So I tucked my hair up under my hat and I went in to ask him why… He said you look like a fine upstanding young man, I think you’ll do… So I took off my had I said imagine that, huh, me working for you! Woah…

Sign sign everywhere a sign… do this, don’t do that.. can’t you read the sign?

Signing off……. Love, Victurd.

The News..........

13 yr old from Pennsylvania wins 'text' competition. Yes, she was able to text the word "supercalifragilisticexpealidocioous" in 15 seconds.

Ya know, sometimes I feel for Maynard pretty good. He's 21, his mother is absent by choice... and sorry world/internet/mom... I think that's pretty fucking shitty.. He had a good day... Interviewed at a local casino... thouroughly excited about the potential... He needs a lift and I'm glad he got it... He even wore "gay" clothes for this... Came home tonight... He was in tears and wouldn't share why... Wasn't the casino had called with "no"... Wasn't 'mom'.. but tears.. We'll get thru it buddy... I loveya... I love how you always ask me about my day - and I feel sheepish when I forget to ask you first... Ya gotta great heart.. and many don't know... well I'm here to tell.... I'm glad you're mine, and I'm glad you're not a text message champ...

Japanese Prime Minister Shinzo Abe visits President Bush. 78 year old Korean lady who was a "sex slave" in World War II protests the visit.. Simply wants the Japanese government to accept responsibility and apologize. Not seeking monetarial gain. She was one of five (she was age 15 at the time) put on a Japanese ship with 300 men. (There were thousands of them I understand.) I'm naive to history sometimes - I never knew this happened. Makes me sad to be a man kinda. How horrific.
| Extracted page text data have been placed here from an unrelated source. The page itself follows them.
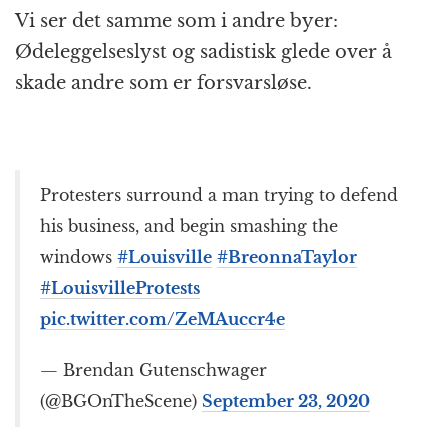
Vi ser det samme som i andre byer:
Ødeleggelseslyst og sadistisk glede over å
skade andre som er forsvarsløse.
Protesters surround a man trying to defend
his business, and begin smashing the
windows
#Louisville
#BreonnaTaylor
#LouisvilleProtests
pic.twitter.com/ZeMAuccr4e
— Brendan Gutenschwager
(@BGOnTheScene)
September 23, 2020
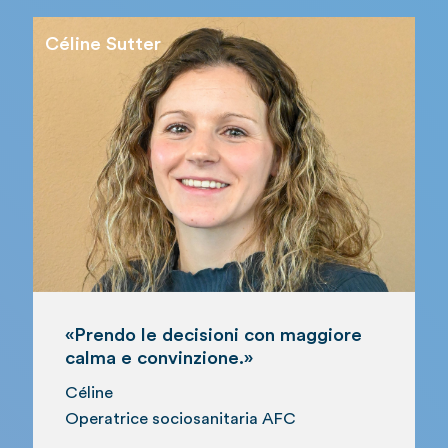
Céline Sutter
«Prendo le decisioni con maggiore
calma e convinzione.»
Céline
Operatrice sociosanitaria AFC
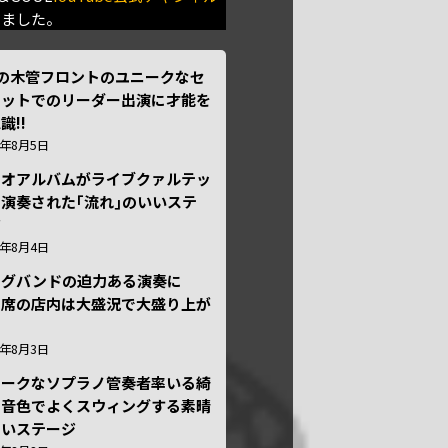
きました。
本の木管フロントのユニークなセ
テットでのリーダー出演に才能を
識!!
6年8月5日
ュオアルバムがライブクァルテッ
演奏された｢流れ｣のいいステ
ジ
6年8月4日
ッグバンドの迫力ある演奏に
々席の店内は大盛況で大盛り上が
6年8月3日
ニークなソプラノ管奏者率いる綺
な音色でよくスウィングする素晴
しいステージ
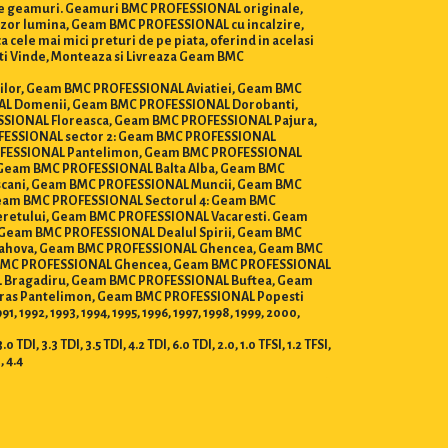
a de geamuri. Geamuri BMC PROFESSIONAL originale,
nzor lumina, Geam BMC PROFESSIONAL cu incalzire,
le mai mici preturi de pe piata, oferind in acelasi
esti Vinde, Monteaza si Livreaza Geam BMC
torilor, Geam BMC PROFESSIONAL Aviatiei, Geam BMC
AL Domenii, Geam BMC PROFESSIONAL Dorobanti,
SIONAL Floreasca, Geam BMC PROFESSIONAL Pajura,
FESSIONAL sector 2: Geam BMC PROFESSIONAL
OFESSIONAL Pantelimon, Geam BMC PROFESSIONAL
 Geam BMC PROFESSIONAL Balta Alba, Geam BMC
scani, Geam BMC PROFESSIONAL Muncii, Geam BMC
eam BMC PROFESSIONAL Sectorul 4: Geam BMC
retului, Geam BMC PROFESSIONAL Vacaresti. Geam
Geam BMC PROFESSIONAL Dealul Spirii, Geam BMC
Rahova, Geam BMC PROFESSIONAL Ghencea, Geam BMC
m BMC PROFESSIONAL Ghencea, Geam BMC PROFESSIONAL
AL Bragadiru, Geam BMC PROFESSIONAL Buftea, Geam
ras Pantelimon, Geam BMC PROFESSIONAL Popesti
1992, 1993, 1994, 1995, 1996, 1997, 1998, 1999, 2000,
DI, 3.3 TDI, 3.5 TDI, 4.2 TDI, 6.0 TDI, 2.0, 1.0 TFSI, 1.2 TFSI,
I, 4.4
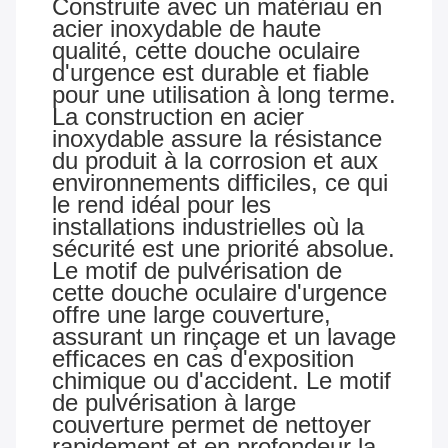
Construite avec un matériau en
acier inoxydable de haute
qualité, cette douche oculaire
d'urgence est durable et fiable
pour une utilisation à long terme.
La construction en acier
inoxydable assure la résistance
du produit à la corrosion et aux
environnements difficiles, ce qui
le rend idéal pour les
installations industrielles où la
sécurité est une priorité absolue.
Le motif de pulvérisation de
cette douche oculaire d'urgence
offre une large couverture,
assurant un rinçage et un lavage
efficaces en cas d'exposition
chimique ou d'accident. Le motif
de pulvérisation à large
couverture permet de nettoyer
rapidement et en profondeur la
Cheat sheets we usedta call 'em. When I was in college - there was a pain in the ass country kid in our Department.. He never passed a test by his lonesome - he always peered over shoulders - mine included. (The dumbass, I had a 2.65 GPA, why look over mine?) He'd even whisper and ask for answers - and I'm reminded of a horse using his tail to swat away a fly. I graduated... applied for teaching position in my hometown district.. Was told "we never hire right out of college - why don't you go get a year at a small school and then come reapply." K. Did. Taught at Platte City. Colors were orange and black. In that one year I bought enough orange and black outfits to last me 37 years. Strolled back in the administration office the next year... And guess who they hired right outta college for the job? Uh huh, the pain in the ass cheating country kid. That was 30 years ago - he's now athletic director and (Victor don't be bitter!) still the biggest suckass/kissass you'd ever wanna meet.

Where were we? Oh yeah, cheating. Cheat sheets. Answers on the brim of a ballcap. Cell phones. Now, kids are using IPods to record test answers aheada time... sneak the earpiece in... and jualah... instant A. 17 year old senior says she usedta listen to IPods after taking tests... "You can just thread the earbud up your sleeve and then hold it to your ear like you're resting your head on your hand," she said. "I think you should still be able to use iPods. People who are going to cheat are still going to cheat, with or without them." Again, Maynard, I love ya. Maybe our problems ain't so bad.

Ok... I promise more upbeat stories tomorrow... You know, maybe like two deer going to visit old folks inside a nursing home (unescorted.) Did you see that one? Bizarre. Happy weekend. Loveyamuch, Victurd.

Thursday, April 26, 2007

Days... for grins... it'd help if u read 'em bassackwards (the one below first!)

To get a grasp on 1,000 days... here's some other tidbits..

Most consecutive days without food... 90... Herbert M. Shelton...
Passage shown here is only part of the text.